Students who plan to take a language in the Fall must complete a language placement form in STAR. Each language has a questionnaire and/or exam that must be completed before a student can register for a language course.
Learn more on the Department of World Languages, Literatures, and Cultures website.
Please complete the Russian questionnaire on STAR to determine the appropriate language level for you. If you have never studied Russian, you should enroll in RUSS 101.

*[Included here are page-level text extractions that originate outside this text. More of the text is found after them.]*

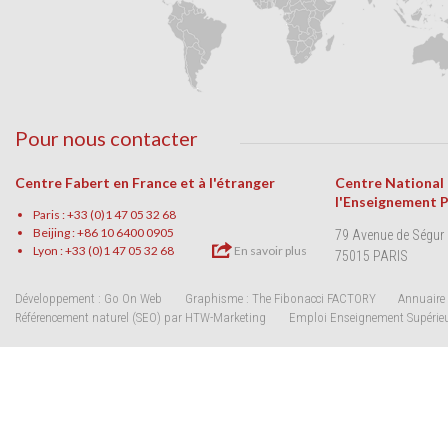
Pour nous contacter
Centre Fabert en France et à l'étranger
Centre National
l'Enseignement 
Paris : +33 (0)1 47 05 32 68
Beijing : +86 10 6400 0905
79 Avenue de Ségur
Lyon : +33 (0)1 47 05 32 68
En savoir plus
75015 PARIS
Développement : Go On Web
Graphisme : The Fibonacci FACTORY
Annuaire 
Référencement naturel (SEO) par HTW-Marketing
Emploi Enseignement Supérie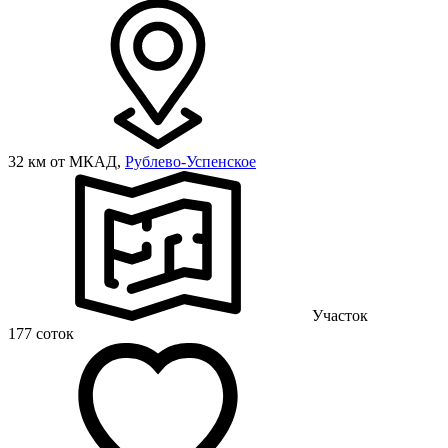
32 км от МКАД,
Рублево-Успенское
Участок
177 соток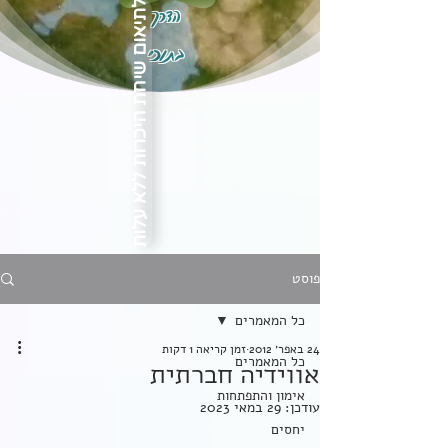
הדרך
לתיאום שיחת היכרות ללא עלות
בתוכי
פוסט
כל המאמרים
24 באפר׳ 2012
זמן קריאה 1 דקות
כל המאמרים
אווידיה חברתית
אימון והתפתחות
עודכן:
29 במאי 2023
יחסים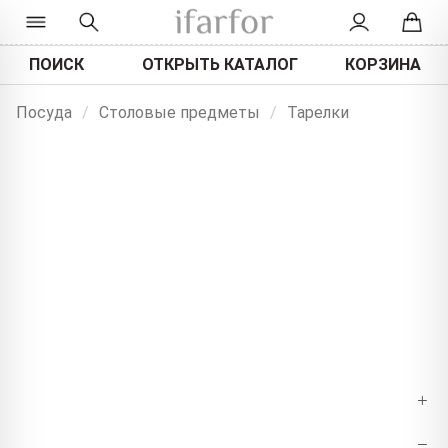
ПОИСК
ОТКРЫТЬ КАТАЛОГ
КОРЗИНА
Посуда
/
Столовые предметы
/
Тарелки
+
−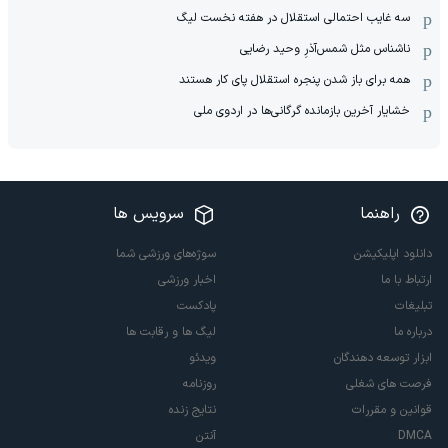
سه غایب احتمالی استقلال در هفته نخست لیگ
ناشناس مثل شمس‌آذرِ وحید رضایی
همه برای باز شدن پنجره استقلال پای کار هستند
خشایار آخرین بازمانده گرگانی‌ها در اردوی ملی
راهنما
سرویس ها
دانلود اپلیکیشن
سوژه‌های ورزشی شما
ارتباط با ما
اخبار ورزشی
تبلیغات
پادکست
درباره ما
لیگ ها و رقابت ها
ابزار توسعه دهندگان
ویدئو
فرصت های شغلی
روزنامه
قوانین و مقررات
نتایج زنده
DMCA
آنتن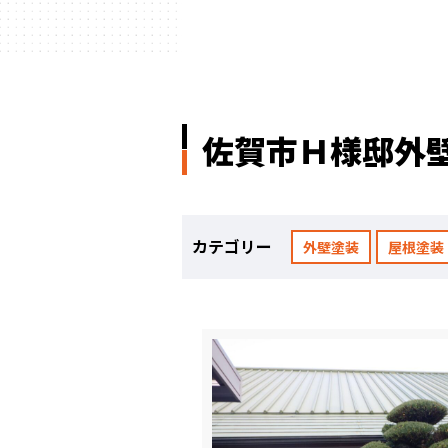
ハウスメーカー
の事例
佐賀市Ｈ様邸外
カテゴリー
外壁塗装
屋根塗装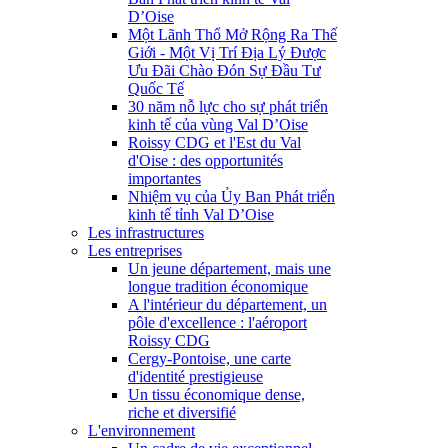
D’Oise
Một Lãnh Thổ Mở Rộng Ra Thế
Giới - Một Vị Trí Địa Lý Được
Ưu Đãi Chào Đón Sự Đầu Tư
Quốc Tế
30 năm nỗ lực cho sự phát triển
kinh tế của vùng Val D’Oise
Roissy CDG et l'Est du Val
d'Oise : des opportunités
importantes
Nhiệm vụ của Ủy Ban Phát triển
kinh tế tỉnh Val D’Oise
Les infrastructures
Les entreprises
Un jeune département, mais une
longue tradition économique
A l'intérieur du département, un
pôle d'excellence : l'aéroport
Roissy CDG
Cergy-Pontoise, une carte
d'identité prestigieuse
Un tissu économique dense,
riche et diversifié
L'environnement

Majors and Minors: Students who are considering a Russian major or minor should enroll in the appropriate level language course based on the results of the placement questionnaire and/or consultation with Russian program faculty.
Courses
RUSS 101
Elementary Russian I
Common Area: Language Studies
Promotes active communicative skills along with the basics of Russian grammar. By course end, read, write, understand, and speak Russian in a broad range of everyday situations. Various aspects of Russian culture and life are introduced through the medium of language. Five class hours weekly and language lab practice. One and one-quarter units each semester.
RUSS 201
Intermediate Russian I
Common Area: Language Studies
Designed to activate students' spoken Russian, a wide variety of in-class activities allow students to practice Russian needed for most everyday situations. Textbook and workbook are supplemented with audio and videotapes. Conducted in Russian. Prerequisite: Russian 102 or the equivalent. Five class hours weekly. One and one-quarter units each semester.
RUSS 258
Russian Cinema
Common Area: Arts
This course examines the development of Russian cinema from its silent pre-Revolutionary stage up to the Post-Soviet blockbusters. It focuses on the artistic and technical achievements of Russian filmmaking and their contribution to practical and theoretical aspects of western cinema. We will discuss the distinction between Russian cinema as an ideological tool of a totalitarian state, and western cinema as an entertainment industry. Screenings will include a variety of cinematic genres and styles such as Eisenstein's legendary The Battleship Potemkin (1925) and the Oscar-winning films Moscow Does not Believe in Tears (1979) and Burnt by the Sun (1994). Conducted in English.
RUSS 264
Writing Under Stalin
Common Area: Literature
This course examines major literary works of the Stalinist era as the artistic expression of the Historial Studiesory of twentieth century art, its writers and poets, and their relationship to the Soviet dictator, Joseph Stalin. The course teaches students how to discern symbolic systems that encode the works, often as a form of protest. It also considers the ethical issues at the heart of the works that concern such resistance and its risks and the role that art plays in such discussions. This course presents the social, political and cultural history of the Stalin-era Soviet Union (1922-1953) through primary and secondary historical sources, literature, arts, film (documentary and interpretive), and music. It attempts to piece together the history of Stalinism, while asking students to consider the moral complexities of the time and its relevance to Russia as well as to other modern day nations. Students grapple with multiple voices that compete to “own” the history of Stalin, including that of Stalin himself. Conducted in English.
RUSS 299-F03
Religions of Russia
Common Area: Studies in Religion
Westerners often associate Russia with the onion domes of its Orthodox churches. But did you know that this form of Christianity is just one of Russia's four officially recognized faiths? The others are Judaism, Islam, and Buddhism. In this course, you'll learn how Russia's four faiths or "professions," along with a variety of other popular religious practices like shamanism and animism, have influenced the country's culture, politics, literature, art, and architecture from medieval times to the present. On this foundation, we'll pay particularly close attention to the Putin administration and the power of pro-Kremlin religious institutions, organizations, and people and the dissidents, artists, and social movements that resist them. Texts include works of fiction, journalism, film, visual art, music, and other media.